- WORK REQUIRED -
Scan the data below. Pull out each line where "http" occurs.

Page-level text extractions:
========================

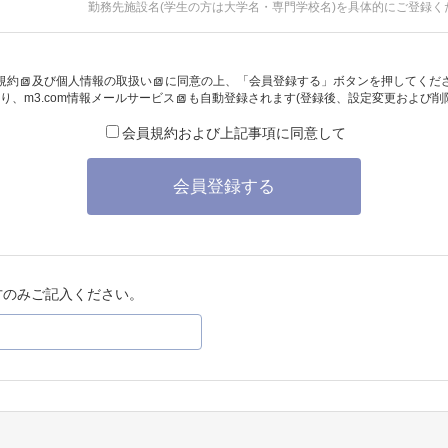
勤務先施設名(学生の方は大学名・専門学校名)を具体的にご登録く
規約
及び
個人情報の取扱い
に同意の上、「会員登録する」ボタンを押してくだ
り、
m3.com情報メールサービス
も自動登録されます(登録後、設定変更および削
会員規約および上記事項に同意して
会員登録する
方のみご記入ください。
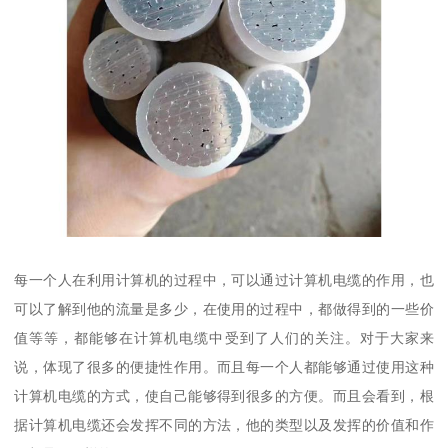
每一个人在利用计算机的过程中，可以通过计算机电缆的作用，也
可以了解到他的流量是多少，在使用的过程中，都做得到的一些价
值等等，都能够在计算机电缆中受到了人们的关注。对于大家来
说，体现了很多的便捷性作用。而且每一个人都能够通过使用这种
计算机电缆的方式，使自己能够得到很多的方便。而且会看到，根
据计算机电缆还会发挥不同的方法，他的类型以及发挥的价值和作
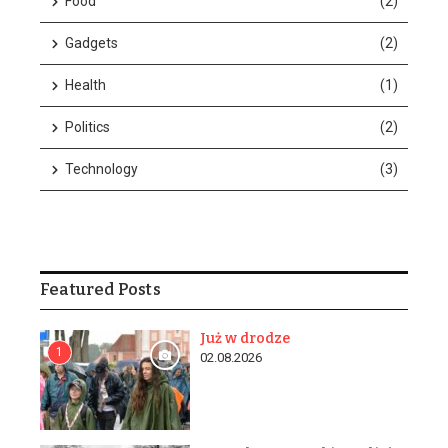
Food
(2)
Gadgets
(2)
Health
(1)
Politics
(2)
w n...
Technology
(3)
Featured Posts
Już w drodze
1
02.08.2026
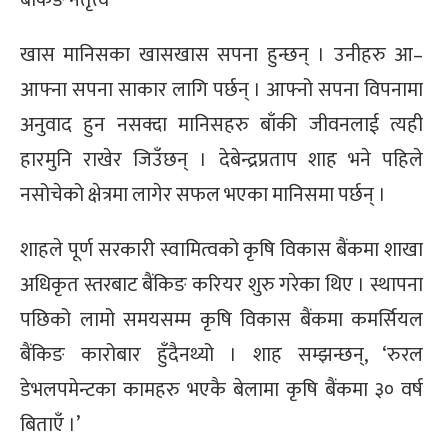
खास मानिसका खासखास सपना हुन्छन् । उनीहरु आ–
आफ्ना सपना साकार लागि पर्छन् । आफ्नो सपना विपनामा
अनुवाद हुन नसक्दा मानिसहरु बाँकी जीवनलाई त्यही
हारमुनि राखेर जिउँछन् । देबेन्द्रप्रताप शाह भने पहिले
नसोचेको क्षेत्रमा लागेर सफल भएका मानिसमा पर्छन् ।
शाहले पूर्ण सरकारी स्वामित्वको कृषि विकास बैंकमा शाखा
अधिकृत स्तरबाट बैंकिङ करियर शुरु गरेका थिए । स्थापना
पछिको लामो समयसम्म कृषि विकास बैंकमा कमर्सियल
बैंकिङ कारोबार हुँदैनथ्यो । शाह सम्झन्छन्, ‘रुरल
डेभलपमेन्टका कामहरु भएकै बेलामा कृषि बैंकमा ३० वर्ष
बिताएँ ।’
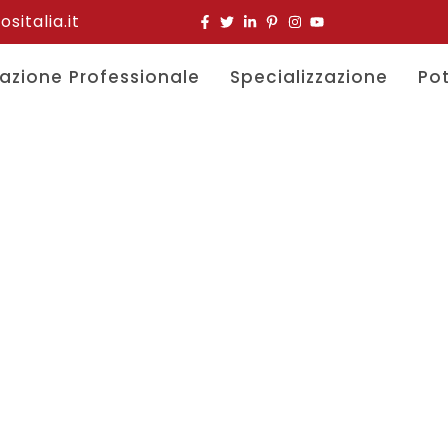
italia.it
azione Professionale
Specializzazione
Po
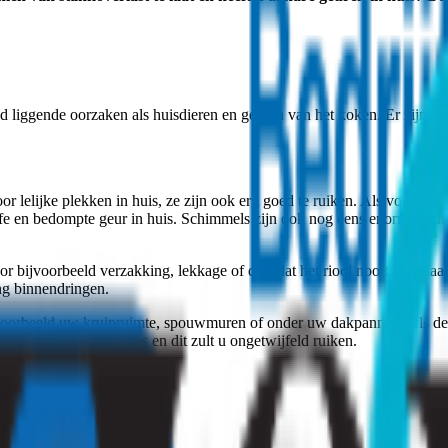
and liggende oorzaken als huisdieren en geuren van het koken. Er zijn 
or lelijke plekken in huis, ze zijn ook erg goed te ruiken. Als vocht zi
fe en bedompte geur in huis. Schimmels zijn ook nog eens enorm sle
door bijvoorbeeld verzakking, lekkage of doordat het riool nooit helem
ng binnendringen.
jvoorbeeld uw kruipruimte, spouwmuren of onder uw dakpannen. Als deze
 in een rottingsproces en dit zult u ongetwijfeld ruiken.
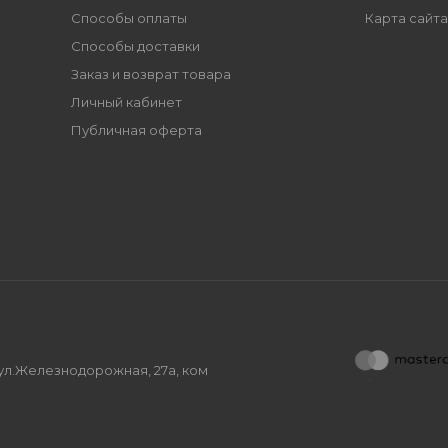
Способы оплаты
Карта сайта
Способы доставки
Заказ и возврат товара
Личный кабинет
Публичная оферта
, ул.Железнодорожная, 27а, ком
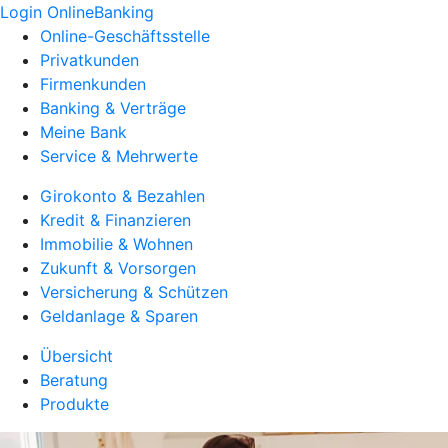
Login OnlineBanking
Online-Geschäftsstelle
Privatkunden
Firmenkunden
Banking & Verträge
Meine Bank
Service & Mehrwerte
Girokonto & Bezahlen
Kredit & Finanzieren
Immobilie & Wohnen
Zukunft & Vorsorgen
Versicherung & Schützen
Geldanlage & Sparen
Übersicht
Beratung
Produkte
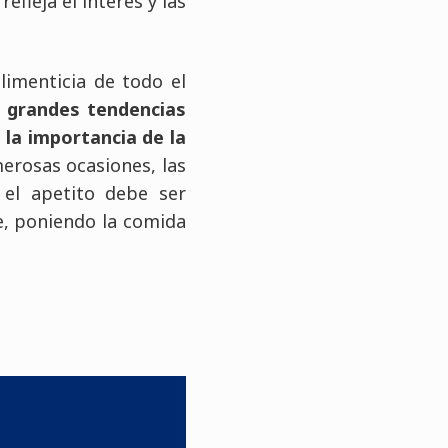
efleja el interés y las
limenticia de todo el
o grandes tendencias
la importancia de la
erosas ocasiones, las
el apetito debe ser
e, poniendo la comida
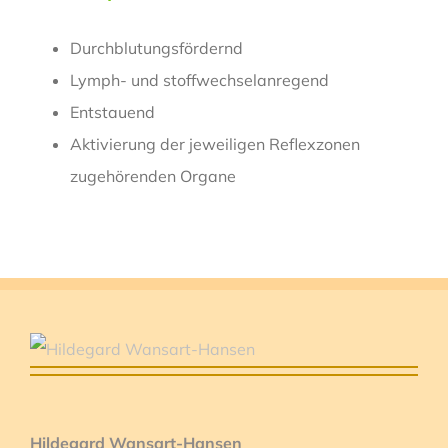
Durchblutungsfördernd
Lymph- und stoffwechselanregend
Entstauend
Aktivierung der jeweiligen Reflexzonen
zugehörenden Organe
Hildegard Wansart-Hansen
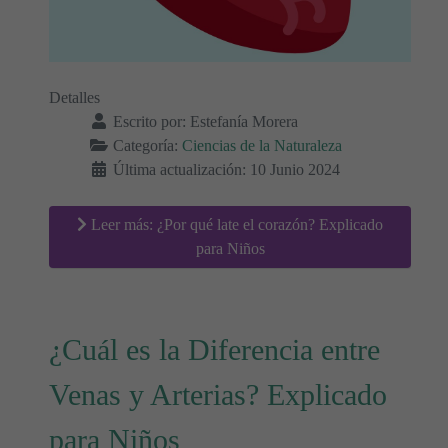
Detalles
Escrito por:
Estefanía Morera
Categoría:
Ciencias de la Naturaleza
Última actualización: 10 Junio 2024
Leer más: ¿Por qué late el corazón? Explicado
para Niños
¿Cuál es la Diferencia entre
Venas y Arterias? Explicado
para Niños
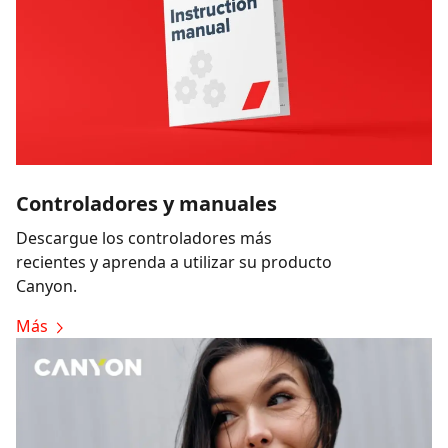
Controladores y manuales
Descargue los controladores más
recientes y aprenda a utilizar su producto
Canyon.
Más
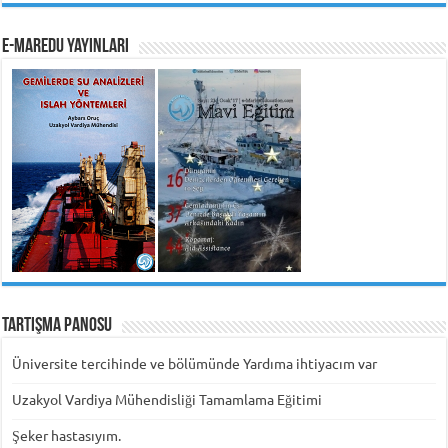
e-MarEdu Yayınları
Tartışma Panosu
Üniversite tercihinde ve bölümünde Yardıma ihtiyacım var
Uzakyol Vardiya Mühendisliği Tamamlama Eğitimi
Şeker hastasıyım.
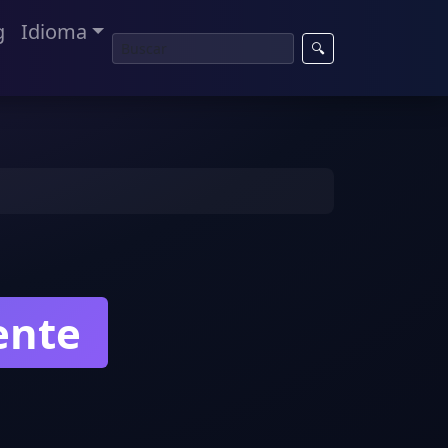
g
Idioma
🔍
ente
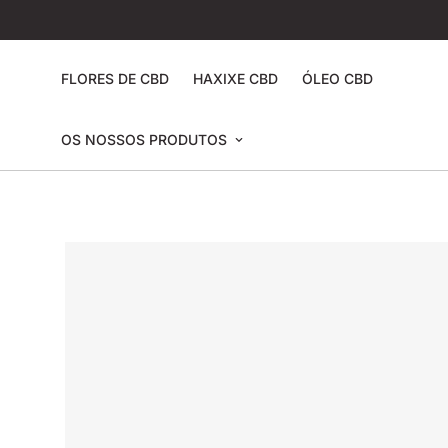
FLORES DE CBD
HAXIXE CBD
ÓLEO CBD
OS NOSSOS PRODUTOS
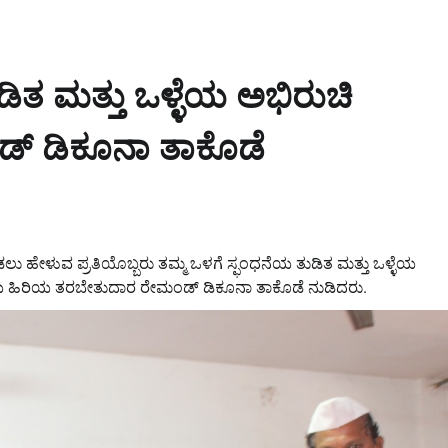
ಿತ ಮತ್ತು ಒಳ್ಳೆಯ ಅಭಿರುಚಿ
ಂಡ್ ಡಿಕೂನಾ ತಾಕೊಡೆ
ಹೇಳುವ ಪ್ರತಿಯೊಬ್ಬರು ತಮ್ಮ ಒಳಗೆ ಸ್ಫಂಧನೆಯ ತುಡಿತ ಮತ್ತು ಒಳ್ಳೆಯ
ಯ ಹಿರಿಯ ತರಬೇತುದಾರ ರೇಮಂಡ್ ಡಿಕೂನಾ ತಾಕೊಡೆ ನುಡಿದರು.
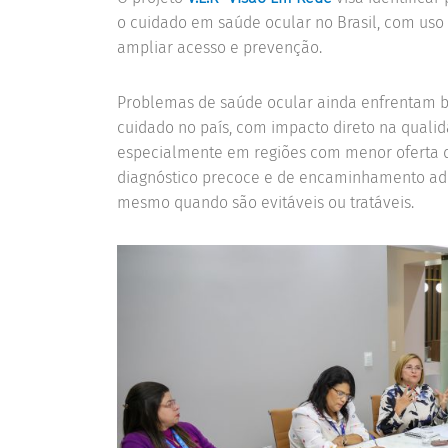
o cuidado em saúde ocular no Brasil, com uso 
ampliar acesso e prevenção.
Problemas de saúde ocular ainda enfrentam ba
cuidado no país, com impacto direto na quali
especialmente em regiões com menor oferta de
diagnóstico precoce e de encaminhamento ad
mesmo quando são evitáveis ou tratáveis.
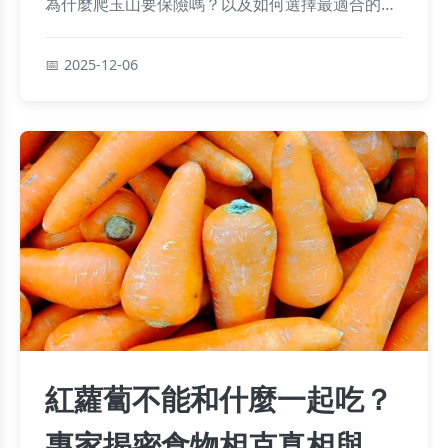
為什麼爬玉山要保險嗎？以及如何選擇最適合的保
險方案，確保登山安全。提供實用建議，涵蓋決策
前中後期所有需求。
2025-12-06
紅蘿蔔不能和什麼一起吃？
專家揭密食物相克真相與健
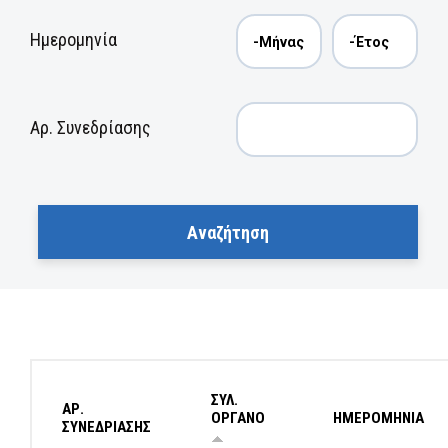
Ημερομηνία
Αρ. Συνεδρίασης
ΣΥΛ.
ΑΡ.
ΟΡΓΑΝΟ
ΗΜΕΡΟΜΗΝΙΑ
ΣΥΝΕΔΡΙΑΣΗΣ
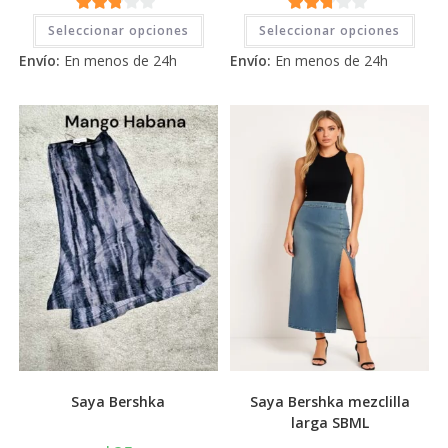
Este
Este
2.71
2.71
Seleccionar opciones
Seleccionar opciones
producto
prod
tiene
tiene
de 5
de 5
Envío:
En menos de 24h
Envío:
En menos de 24h
múltiples
múlti
variantes.
varia
Las
Las
opciones
opci
se
se
pueden
pued
elegir
elegi
en
en
la
la
página
pági
de
de
producto
prod
Saya Bershka
Saya Bershka mezclilla
larga SBML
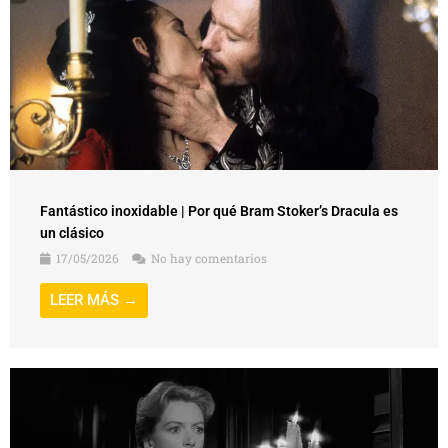
Fantástico inoxidable | Por qué Bram Stoker’s Dracula es
un clásico
17/05/2026
No hay comentarios
LEER MÁS →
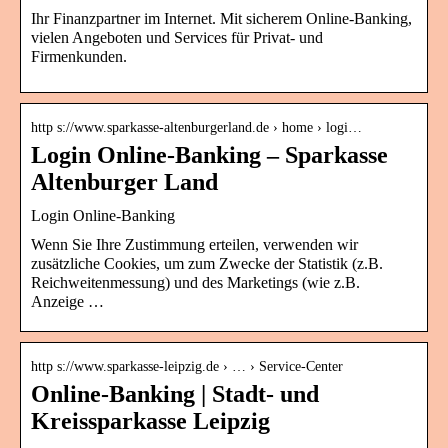
Ihr Finanzpartner im Internet. Mit sicherem Online-Banking,
vielen Angeboten und Services für Privat- und
Firmenkunden.
http s://www.sparkasse-altenburgerland.de › home › logi…
Login Online-Banking – Sparkasse
Altenburger Land
Login Online-Banking
Wenn Sie Ihre Zustimmung erteilen, verwenden wir
zusätzliche Cookies, um zum Zwecke der Statistik (z.B.
Reichweitenmessung) und des Marketings (wie z.B.
Anzeige …
http s://www.sparkasse-leipzig.de › … › Service-Center
Online-Banking | Stadt- und
Kreissparkasse Leipzig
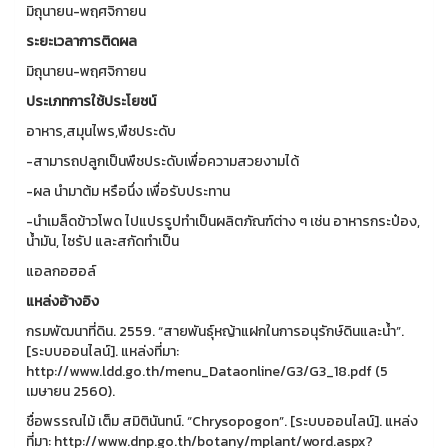
มิถุนายน-พฤศจิกายน
ระยะเวลาการติดผล
มิถุนายน-พฤศจิกายน
ประเภทการใช้ประโยชน์
อาหาร,สมุนไพร,พืชประดับ
-สามารถปลูกเป็นพืชประดับเพื่อความสวยงามได้
-ผล นำมาต้ม หรือนึ่ง เพื่อรับประทาน
-นำเมล็ดข้าวโพด ไปแปรรูปทำเป็นผลิตภัณฑ์ต่าง ๆ เช่น อาหารกระป๋อง,
น้ำมัน, ไซรัป และสกัดทำเป็น
แอลกอฮอล์
แหล่งอ้างอิง
กรมพัฒนาที่ดิน. 2559. “สายพันธุ์หญ้าแฝกในการอนุรักษ์ดินและน้ำ”.
[ระบบออนไลน์]. แหล่งที่มา:
http://www.ldd.go.th/menu_Dataonline/G3/G3_18.pdf (5
เมษายน 2560).
ชื่อพรรณไม้ เต็ม สมิตินันทน์. “Chrysopogon”. [ระบบออนไลน์]. แหล่ง
ที่มา: http://www.dnp.go.th/botany/mplant/word.aspx?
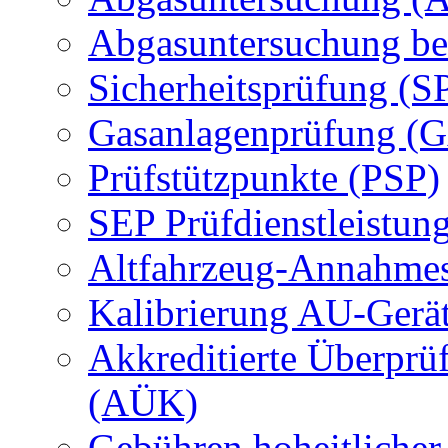
Abgasuntersuchung be
Sicherheitsprüfung (S
Gasanlagenprüfung (
Prüfstützpunkte (PSP)
SEP Prüfdienstleistun
Altfahrzeug-Annahmes
Kalibrierung AU-Gerä
Akkreditierte Überprü
(AÜK)
Gebühren hoheitlicher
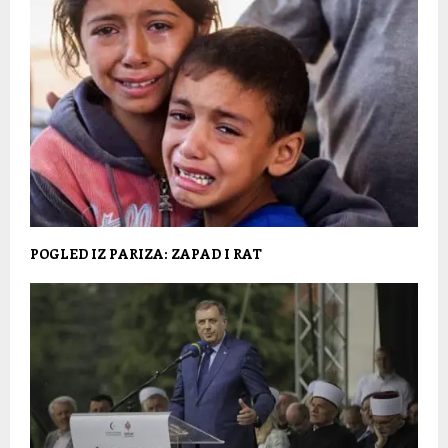
POGLED IZ PARIZA: ZAPAD I RAT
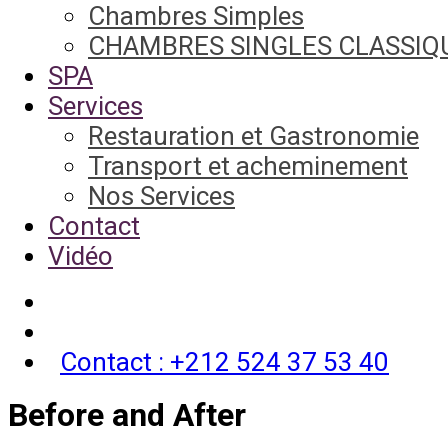
Chambres Simples
CHAMBRES SINGLES CLASSIQ
SPA
Services
Restauration et Gastronomie
Transport et acheminement
Nos Services
Contact
Vidéo
Contact : +212 524 37 53 40
Before and After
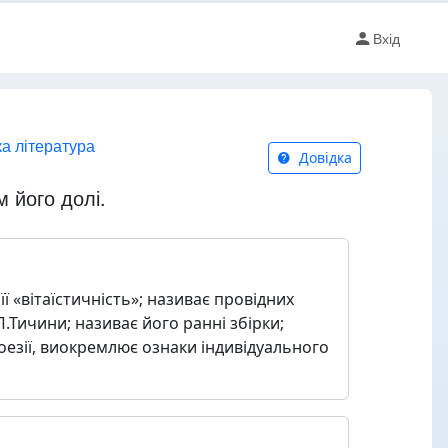
Вхід
ка література
Довідка
м його долі.
її «вітаїстичність»; називає провідних
 П.Тичини; називає його ранні збірки;
поезії, виокремлює ознаки індивідуального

========================

- ANSWER FOR THIS EXERCISE -
http s://www.sparkasse-altenburgerland.de › home › logi…
http s://www.sparkasse-leipzig.de › … › Service-Center
http://www.ldd.go.th/menu_Dataonline/G3/G3_18.pdf (5
ที่มา: http://www.dnp.go.th/botany/mplant/word.aspx?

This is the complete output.